→ **Exercise aim**:
The first line of the entries is where the copy starts and the line with "until it was" is where it ends; set down each line exactly, both ends included, and drop pictures.

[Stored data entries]
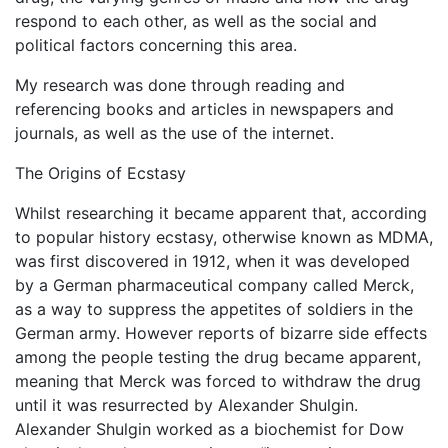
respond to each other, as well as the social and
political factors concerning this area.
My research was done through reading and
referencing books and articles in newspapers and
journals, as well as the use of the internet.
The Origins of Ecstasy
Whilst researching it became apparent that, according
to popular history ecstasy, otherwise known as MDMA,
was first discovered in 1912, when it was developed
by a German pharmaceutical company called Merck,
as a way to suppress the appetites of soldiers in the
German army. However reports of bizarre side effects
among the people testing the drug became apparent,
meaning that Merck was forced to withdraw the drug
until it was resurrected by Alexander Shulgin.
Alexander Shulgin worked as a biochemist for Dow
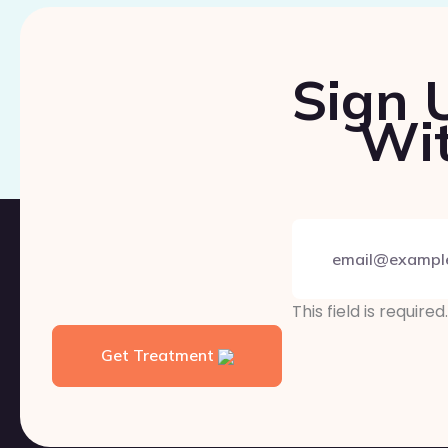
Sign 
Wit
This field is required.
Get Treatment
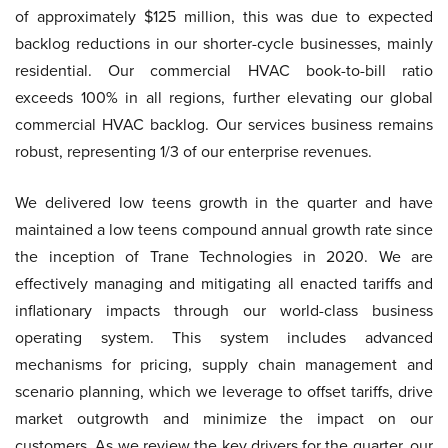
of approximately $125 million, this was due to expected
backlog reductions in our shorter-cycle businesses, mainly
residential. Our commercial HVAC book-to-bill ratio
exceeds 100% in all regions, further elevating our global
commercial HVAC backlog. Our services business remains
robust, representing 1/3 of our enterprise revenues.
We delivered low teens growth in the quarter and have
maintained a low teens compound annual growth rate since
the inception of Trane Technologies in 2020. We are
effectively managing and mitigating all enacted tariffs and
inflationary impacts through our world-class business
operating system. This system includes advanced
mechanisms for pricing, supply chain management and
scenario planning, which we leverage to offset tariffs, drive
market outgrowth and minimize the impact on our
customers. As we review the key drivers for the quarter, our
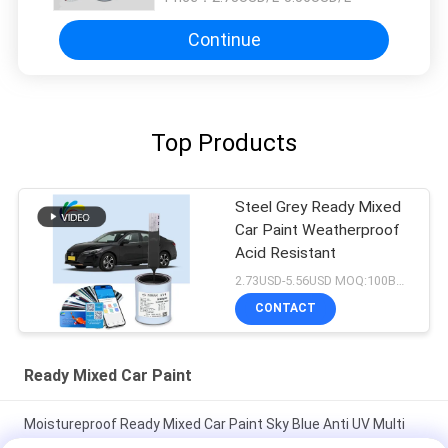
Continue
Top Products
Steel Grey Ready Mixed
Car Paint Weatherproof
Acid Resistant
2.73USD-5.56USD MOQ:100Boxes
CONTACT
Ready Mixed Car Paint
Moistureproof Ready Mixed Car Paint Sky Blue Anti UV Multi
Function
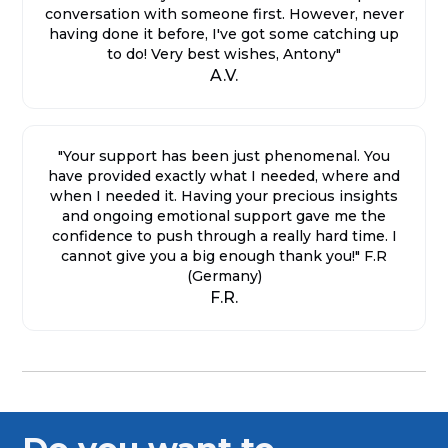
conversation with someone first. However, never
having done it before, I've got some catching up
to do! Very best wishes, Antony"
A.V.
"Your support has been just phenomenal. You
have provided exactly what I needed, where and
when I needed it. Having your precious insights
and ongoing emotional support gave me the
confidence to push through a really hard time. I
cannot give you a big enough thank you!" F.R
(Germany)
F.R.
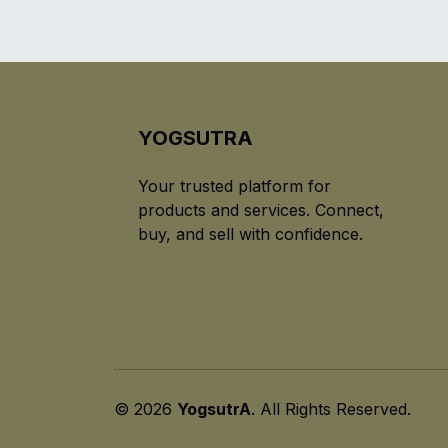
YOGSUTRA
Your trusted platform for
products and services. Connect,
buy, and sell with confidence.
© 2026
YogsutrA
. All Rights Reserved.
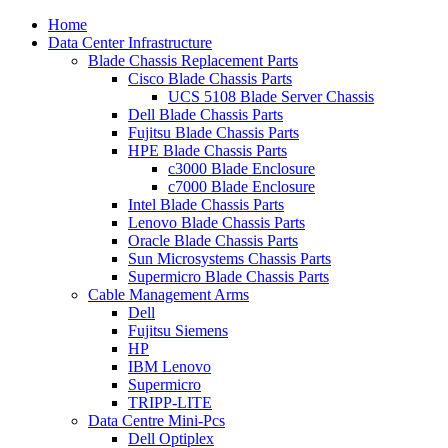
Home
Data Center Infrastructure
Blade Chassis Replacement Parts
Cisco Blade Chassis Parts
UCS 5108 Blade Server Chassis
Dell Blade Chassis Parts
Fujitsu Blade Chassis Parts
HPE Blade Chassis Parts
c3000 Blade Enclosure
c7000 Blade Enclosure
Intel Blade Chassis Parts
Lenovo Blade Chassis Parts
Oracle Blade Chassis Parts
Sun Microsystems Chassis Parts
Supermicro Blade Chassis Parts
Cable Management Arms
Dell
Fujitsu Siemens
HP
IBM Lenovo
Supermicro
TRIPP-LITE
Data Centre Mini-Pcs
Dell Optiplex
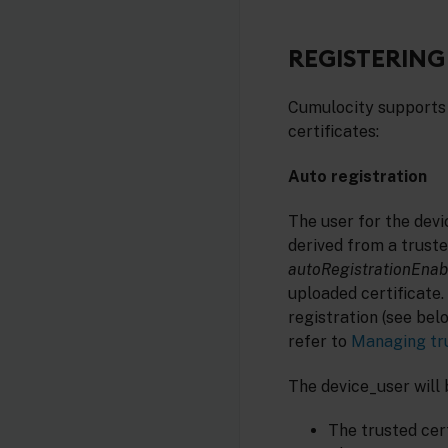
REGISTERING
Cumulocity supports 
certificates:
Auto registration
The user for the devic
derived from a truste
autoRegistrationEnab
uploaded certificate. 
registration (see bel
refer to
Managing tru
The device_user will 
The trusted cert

→ **Solution**:
respond to each other, as well as the social and
political factors concerning this area.
My research was done through reading and
referencing books and articles in newspapers and
journals, as well as the use of the internet.
The Origins of Ecstasy
Whilst researching it became apparent that, according
to popular history ecstasy, otherwise known as MDMA,
was first discovered in 1912, when it was developed
by a German pharmaceutical company called Merck,
as a way to suppress the appetites of soldiers in the
German army. However reports of bizarre side effects
among the people testing the drug became apparent,
meaning that Merck was forced to withdraw the drug
until it was resurrected by Alexander Shulgin.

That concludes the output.